Regulatory mechanism of gene expression by Escherichio coli nucleoid protein H-NS
大肠杆菌核蛋白H-NS对基因表达的调控机制
基本信息
- 批准号:09680671
- 负责人:
- 金额:$ 2.05万
- 依托单位:
- 依托单位国家:日本
- 项目类别:Grant-in-Aid for Scientific Research (C)
- 财政年份:1997
- 资助国家:日本
- 起止时间:1997 至 1998
- 项目状态:已结题
- 来源:
- 关键词:
项目摘要
The Escherichia coil H-NS protein is one of the major constituents of the nucleoid structure. This protein has been implicated not only in the compact organization of the nucleoid structure, but also in the global regulation of gene expression. In this study, on systematic mutational analysis of hns, three distinct functional domains were found in H-NS, which appear to be responsible for DNA-binding, transcriptional repression and dimerization, respectively. Mutations in the C-terminal domain resulted in a loss of its DNA-binding ability, suggesting that this domain is directly involved in its binding to DNA.The N-terminal domain was suggested to be involved in the ability to repress transcription. The relatively central portion of H-NS was found to be involved in protein-protein interaction, especially dimerization. The functional significance for each domain was also clarified. In addition, expression of the bgl operon was found to be affected by only a subset of hns mutations in a highly allele-specific manner. This finding is also addressed with regard to a unique regulatory mechanism (i.e. silencing) for the bgl operon, which is partly mediated by H-NS.The Escherichia coli bgl operon is of interest since its expression is silent (phenotypically Bgl^-), at least under standard laboratory conditions. To identify a trans-acting factor(s) that is presumably relevant to the regulation of bgl, I screened mutants exhibiting Bgl+ phenotype. By a random insertion mutagenesis with mini-Tn10, a novel type of mutation was obtained.
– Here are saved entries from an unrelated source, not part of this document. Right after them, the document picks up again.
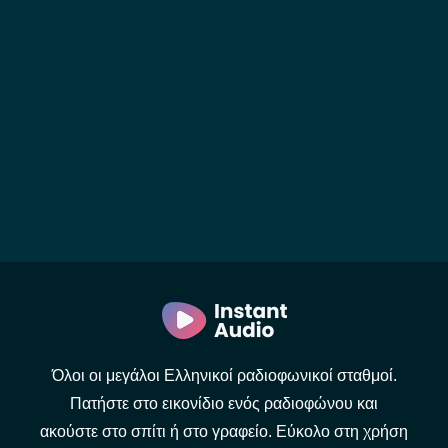
Όλοι οι μεγάλοι Ελληνικοί ραδιοφωνικοί σταθμοί.
Πατήστε στο εικονίδιο ενός ραδιοφώνου και
ακούστε στο σπίτι ή στο γραφείο. Εύκολο στη χρήση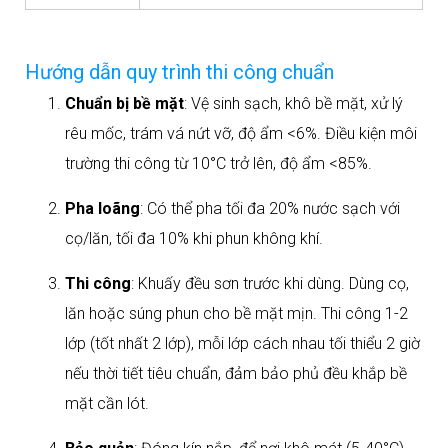
Hướng dẫn quy trình thi công chuẩn
Chuẩn bị bề mặt
: Vệ sinh sạch, khô bề mặt, xử lý
rêu mốc, trám vá nứt vỡ, độ ẩm <6%. Điều kiện môi
trường thi công từ 10°C trở lên, độ ẩm <85%.​
Pha loãng
: Có thể pha tối đa 20% nước sạch với
cọ/lăn, tối đa 10% khi phun không khí.​
Thi công
: Khuấy đều sơn trước khi dùng. Dùng cọ,
lăn hoặc súng phun cho bề mặt mịn. Thi công 1-2
lớp (tốt nhất 2 lớp), mỗi lớp cách nhau tối thiểu 2 giờ
nếu thời tiết tiêu chuẩn, đảm bảo phủ đều khắp bề
mặt cần lót.​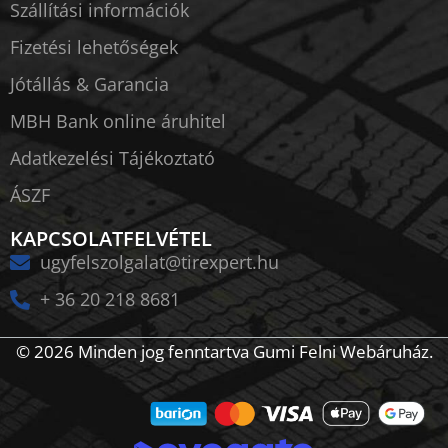
Szállítási információk
Fizetési lehetőségek
Jótállás & Garancia
MBH Bank online áruhitel
Adatkezelési Tájékoztató
ÁSZF
KAPCSOLATFELVÉTEL
ugyfelszolgalat@tirexpert.hu
+ 36 20 218 8681
© 2026 Minden jog fenntartva Gumi Felni Webáruház.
In this case, the insertion mutation was found to be just in front of the leuO gene encoding a putative LysR-like DNA-binding protein. Genetic analyses revealed that an overproduction of LeuO in the wild-type cells causes the phenotype of Bgl^+.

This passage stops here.